How to disable model/weight serialization fully with AllenNLP settings?

111 views Asked by At

I wish disable serializing all model/state weights in standard AllenNLP model training via the use of jsonnet config files.

The reason for this is that I am running automatic hyperparameter optimization using Optuna. Testing dozens of models fills up a drive pretty quickly. I already have disabled the checkpointer by setting num_serialized_models_to_keep to 0:

trainer +: {
    checkpointer +: {
        num_serialized_models_to_keep: 0,
    },

I do not wish to set serialization_dir to None as I still want the default behaviour regarding logging of intermediate metrics, etc. I only want to disable the default model state, training state, and best model weights writing.

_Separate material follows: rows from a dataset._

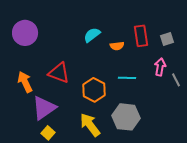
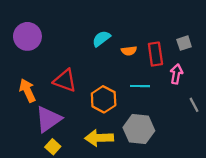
red rectangle: (141, 36) -> (155, 54), moved
gray line: (176, 80) -> (194, 105), moved
yellow arrow: (90, 125) -> (99, 138), turned -55

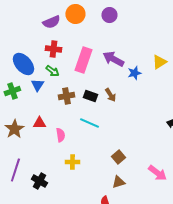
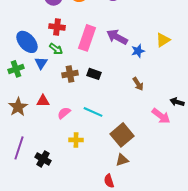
brown arrow: (110, 95) -> (138, 84), moved
cyan line: (89, 123) -> (93, 112), moved
pink semicircle: (60, 135) -> (64, 113), turned -120
brown square: (118, 157) -> (122, 135), size x1.6
pink arrow: (157, 173) -> (161, 116), moved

Besides the option I set above, are there any default trainer or checkpointer options to disable all serialization of model weights? I checked the API docs and webpage but could not find any.

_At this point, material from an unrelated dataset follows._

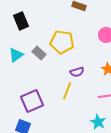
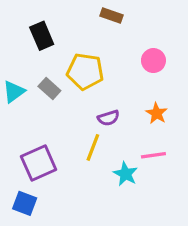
black rectangle: (21, 21) -> (42, 36), moved
cyan star: (98, 122) -> (126, 174), moved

If I need to define the functionality for such an option myself, which base function(s) from the AllenNLP should I override in my Model subclass?

Alternatively, is their any utility for cleaning up intermediate model state when training is concluded?

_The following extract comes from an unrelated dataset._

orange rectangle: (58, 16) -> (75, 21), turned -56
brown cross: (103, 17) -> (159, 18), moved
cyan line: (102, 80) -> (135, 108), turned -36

EDIT: @petew's answer shows the solution for a custom checkpointer, but I am not clear on how to make this code findable to allennlp train for my use-case.

I wish to make the custom_checkpointer callable from a config file as below:

trainer +: {
    checkpointer +: {
        type: empty,
    },

What would be best practice to load the checkpointer when calling allennlp train --include-package <$my_package>?

I have my_package with submodules in subdirectories such as my_package/modelss and my_package/training. I would like to place the custom checkpointer code in my_package/training/custom_checkpointer.py My main model is located in my_package/models/main_model.py. Do I have to edit or import any code/functions in my main_model class to use the custom checkpointer?

1

There are 1 answers

3
petew On BEST ANSWER

You could create and register a custom Checkpointer that basically just does nothing:

@Checkpointer.register("empty")
class EmptyCheckpointer(Registrable):
    def maybe_save_checkpoint(
        self, trainer: "allennlp.training.trainer.Trainer", epoch: int, batches_this_epoch: int
    ) -> None:
        pass

    def save_checkpoint(
        self,
        epoch: Union[int, str],
        trainer: "allennlp.training.trainer.Trainer",
        is_best_so_far: bool = False,
        save_model_only=False,
    ) -> None:
        pass

    def find_latest_checkpoint(self) -> Optional[Tuple[str, str]]:
        pass

    def restore_checkpoint(self) -> Tuple[Dict[str, Any], Dict[str, Any]]:
        return {}, {}

    def best_model_state(self) -> Dict[str, Any]:
        return {}